Downsizing – A crucial component of Portfolio Planning
As said before, company growth is absolutely necessary for surviving in business. Yet, only developing strategies for growing their business portfolios is not sufficient. Instead, the company must prepare and carry out strategies for downsizing as well. Downsizing is as necessary as growth for a sound portfolio planning.
Downsizing means nothing else then reducing the business portfolio. How? By eliminating products or SBUs. The company should eliminate those strategic business units that are not profitable or do no longer fit the company’s overall strategy. For example, the market environment might just change, leading to products or even whole markets that are not profitable for the company anymore. Or the firm might have entered too many international markets and now lacks experience and capabilities. Then, it may be better served by abandoning some SBUs and focus on the most promising ones, to concentrate the limited resources on the strongest products. This does especially hold in difficult economic times. But products or business units might also simply age and die.

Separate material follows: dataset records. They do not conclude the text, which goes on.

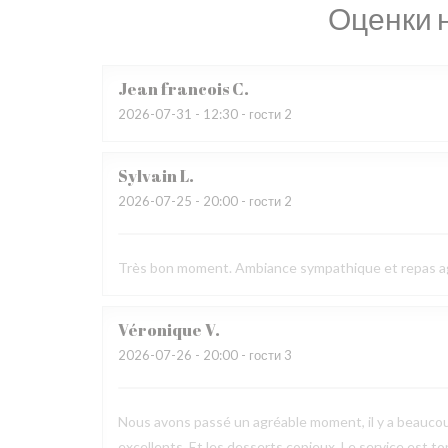
Оценки 
Jean francois
C
2026-07-31
- 12:30 - гости 2
Sylvain
L
2026-07-25
- 20:00 - гости 2
Très bon moment. Ambiance sympathique et repas a
Véronique
V
2026-07-26
- 20:00 - гости 3
Nous avons passé un agréable moment, il y a beaucou
excellents. Et les desserts copieux. Le service est to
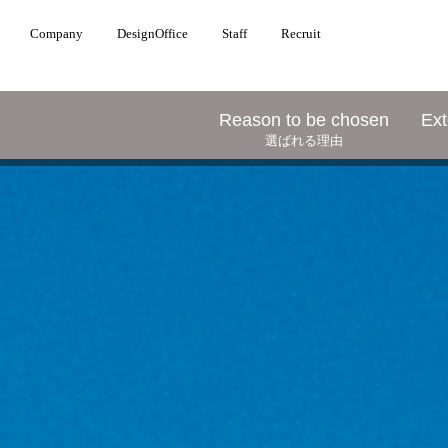
Company
DesignOffice
Staff
Recruit
Reason to be chosen
Ext
選ばれる理由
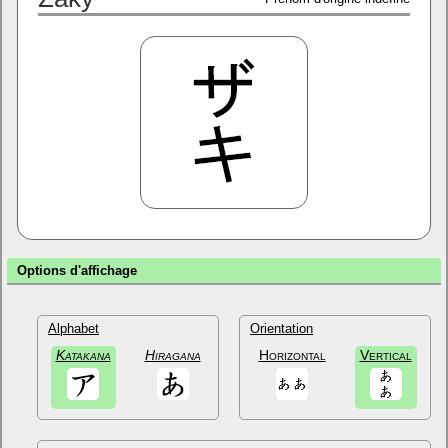
Options d'affichage
Alphabet
Orientation
Katakana
Hiragana
Horizontal
Vertical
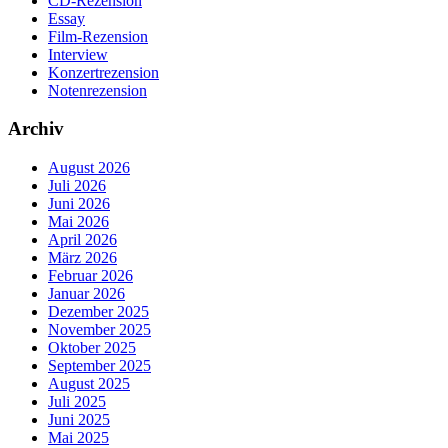
CD-Rezension
Essay
Film-Rezension
Interview
Konzertrezension
Notenrezension
Archiv
August 2026
Juli 2026
Juni 2026
Mai 2026
April 2026
März 2026
Februar 2026
Januar 2026
Dezember 2025
November 2025
Oktober 2025
September 2025
August 2025
Juli 2025
Juni 2025
Mai 2025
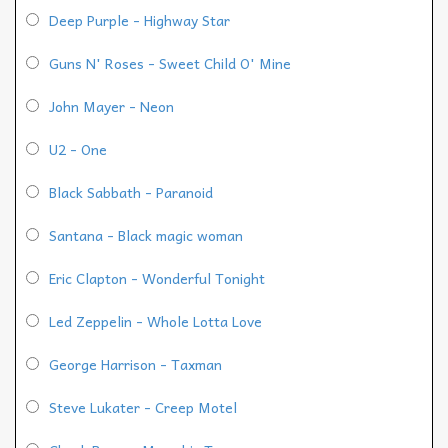
Deep Purple - Highway Star
Guns N' Roses - Sweet Child O' Mine
John Mayer - Neon
U2 - One
Black Sabbath - Paranoid
Santana - Black magic woman
Eric Clapton - Wonderful Tonight
Led Zeppelin - Whole Lotta Love
George Harrison - Taxman
Steve Lukater - Creep Motel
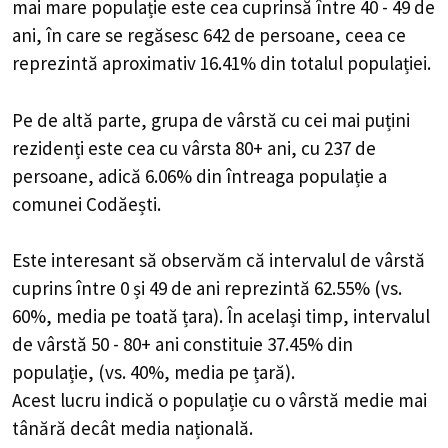
mai mare populație este cea cuprinsă între 40 - 49 de
ani, în care se regăsesc 642 de persoane, ceea ce
reprezintă aproximativ 16.41% din totalul populației.
Pe de altă parte, grupa de vârstă cu cei mai puțini
rezidenți este cea cu vârsta 80+ ani, cu 237 de
persoane, adică 6.06% din întreaga populație a
comunei Codăești.
Este interesant să observăm că intervalul de vârstă
cuprins între 0 și 49 de ani reprezintă 62.55% (vs.
60%, media pe toată țara). În același timp, intervalul
de vârstă 50 - 80+ ani constituie 37.45% din
populație, (vs. 40%, media pe țară).
Acest lucru indică o populație cu o vârstă medie mai
tânără decât media națională.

Downsizing can be accomplished by pruning, harvesting, or divesting SBUs. The aim should always be to focus on growth opportunities, instead of wasting energy by trying to salvage fading ones.
With a balanced business portfolio, both now and in the future, the company can make sure that it will always be able to create superior customer value. Only then, it can survive in the dynamic market, based on a perfect fit between the company’s strengths and weaknesses and opportunities in the environment.